Leão XIV realizará consistórios extraordinários anualmente para ouvir os cardeais

Diz o Código de Direito Canônico que os cardeais têm duas grandes funções: escolher um novo papa quando a Sé Apostólica está vacante, e prestar “auxílio ao Romano Pontífice na solicitude quotidiana da Igreja universal”. Esta segunda função ganhou um impulso considerável ao fim do consistório extraordinário realizado em 7 e 8 de janeiro, pois o papa Leão XIV determinou que, a partir de agora, as reuniões com todos os cardeais para tratar de temas relevantes para a Igreja Católica ocorram anualmente – e o próximo já está marcado para junho deste ano. “O desejo do papa é consultar de maneira mais ampla e sistemática os seus cardeais”, disse à coluna dom Orani Tempesta, cardeal-arcebispo do Rio de Janeiro.
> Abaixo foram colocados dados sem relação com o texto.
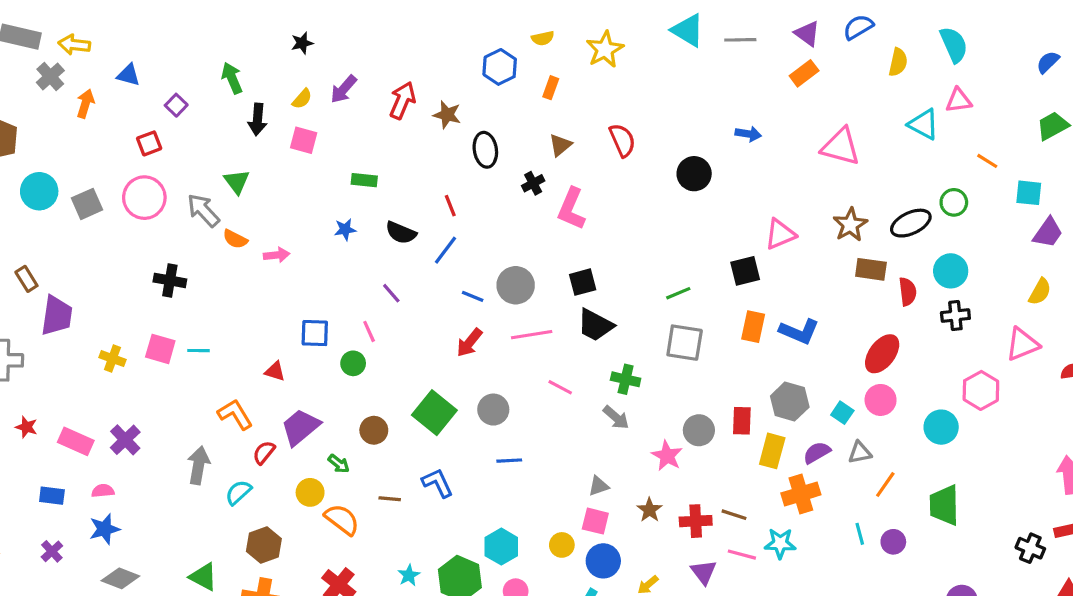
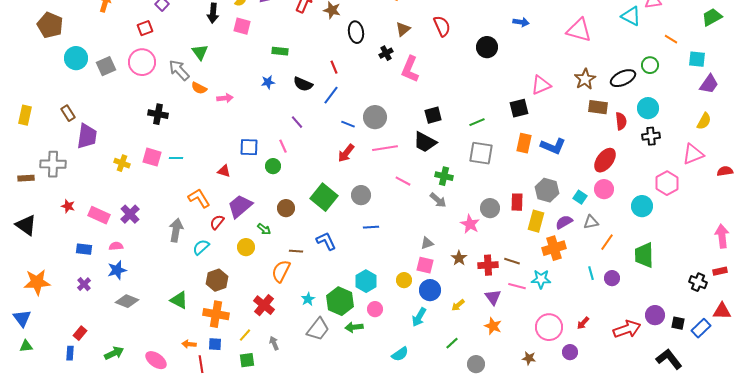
black square: (583, 282) -> (433, 115), moved
orange semicircle: (342, 519) -> (281, 271), moved, turned -100

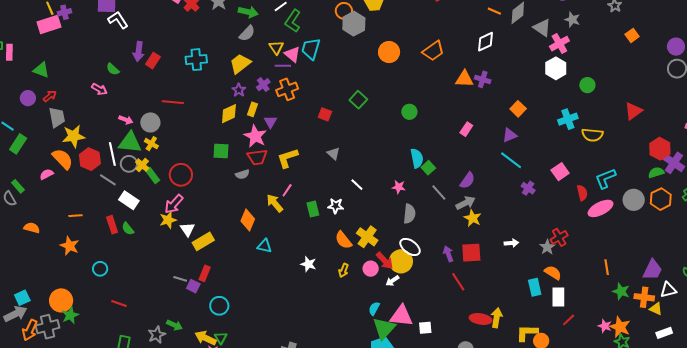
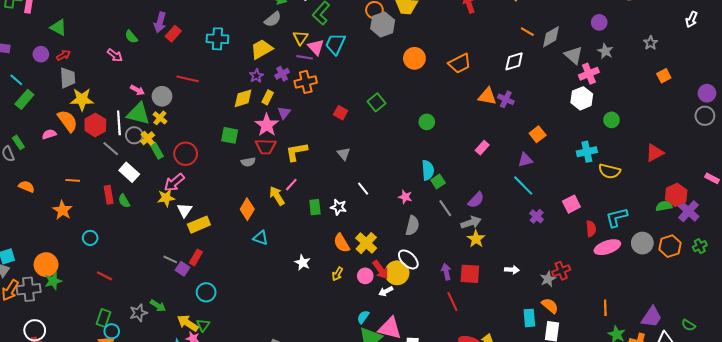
green semicircle: (656, 172) -> (664, 206), moved

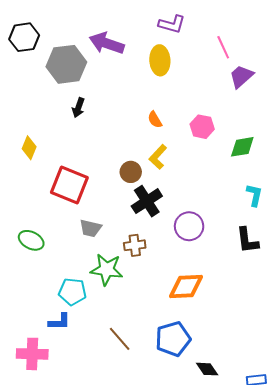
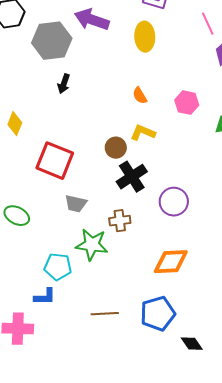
yellow L-shape: (158, 157) -> (143, 133), turned 70
brown line: (120, 339) -> (105, 314), turned -52

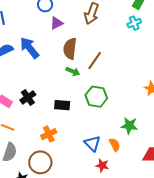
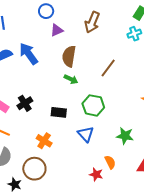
brown line: (95, 61) -> (108, 68), moved
orange cross: (49, 134) -> (44, 141), turned -35
blue triangle: (92, 144) -> (86, 134), moved
orange semicircle: (115, 145) -> (110, 162), moved

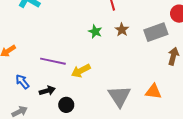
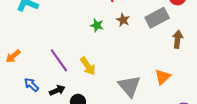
purple line: (53, 61) -> (59, 60), turned 50
yellow arrow: (81, 71) -> (88, 66), turned -90
orange triangle: (153, 91) -> (163, 77), turned -42

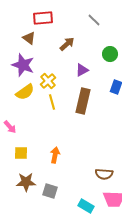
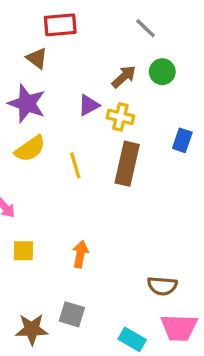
brown arrow: (67, 44) -> (124, 77), moved
green circle: (110, 54) -> (162, 72), moved
purple triangle: (82, 70) -> (89, 105), moved
yellow cross: (48, 81) -> (120, 117), moved, turned -35
brown star: (26, 182) -> (32, 329), moved

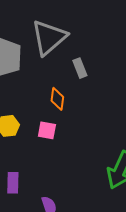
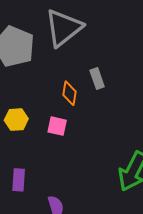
gray rectangle: (80, 68) -> (97, 78), moved

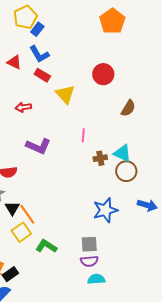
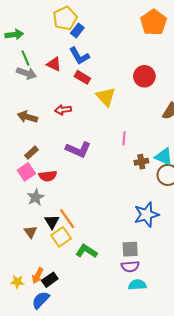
black triangle: (12, 208) -> (52, 222), moved

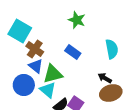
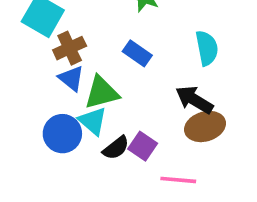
brown cross: (35, 49) -> (70, 48), turned 30
black arrow: (105, 78) -> (194, 100), size x1.5
blue circle: (24, 85) -> (62, 134), moved

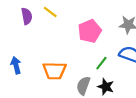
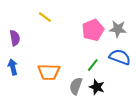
purple semicircle: (27, 16) -> (15, 38), moved
pink pentagon: (90, 31) -> (93, 30), moved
De fato, esta parece a continuação natural de um processo iniciado durante o conclave, em que muitos cardeais reclamaram da falta de oportunidades para encontro, conhecimento mútuo e troca de ideias durante o pontificado de Francisco – uma falta que, justiça seja feita, não pode ser jogada toda nas costas do papa, pois tivemos anos de pandemia atrapalhando as interações, especialmente considerando que os cardeais, por sua idade, eram o grupo de risco por excelência; além disso, como comentei na semana passada, os antecessores de Francisco também foram bastante parcimoniosos na convocação de consistórios extraordinários. Leão XIV parece disposto a sanar esta lacuna e, se perceber que o compromisso anual está sobrecarregando os cardeais, nada impede que ele mude a periodicidade ou volte ao sistema anterior, de convocações esporádicas.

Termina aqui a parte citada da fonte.